In reaction to this rather naïve attempt to totalize Reality, classical Philosophy stepped in and added the obviously non-psychic category of Nature. From then on, we had a bi-categorical framework [Nature-Human]. As I am sure you have noticed, this framework has been endlessly declined into various dualisms (Mind-Matter, Things-Language, Sensible-Intelligible, Matter-Form, Substance-Attribute, etc.), usually depending on the desire of each new philosopher to leave his own trace in the history of ideas.

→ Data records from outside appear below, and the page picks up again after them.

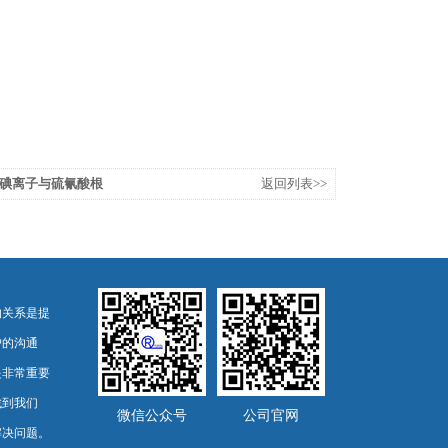
碘离子与硫氰酸根
返回列表>>
的关系是提
户的沟通
是非常重要
找到我们
微信公众号
公司官网
解决问题。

But we must ask ourselves a delicate question: did this bi-categorical thinking actually succeed?
I suggest that it structurally fails because Reality is actually composed of three distinct categories of things: [Matter - Life - Thought]. When you omit the biological middle category, you generate the classic aporias of philosophy. (This is exactly the dynamic resolved by the MCogito multi-categorical system).
Because classical philosophy operated on this defective bi-categorical engine, it could not maintain its position as the living frontier of human exploration. That is exactly why it was so easily eclipsed, and why Europe suffered a massive historical regression back to the mono-categorical psychic superstition of Biblical monotheism.
So, to answer your question: yes, we can read the Bible with a philosophical scope, but only as an archeological study of how early humans projected their own minds to fill the gaps in their understanding of the Universe.
I would be curious to know: when you analyze the Bible philosophically, do you not see this exact psychological projection mechanism at play?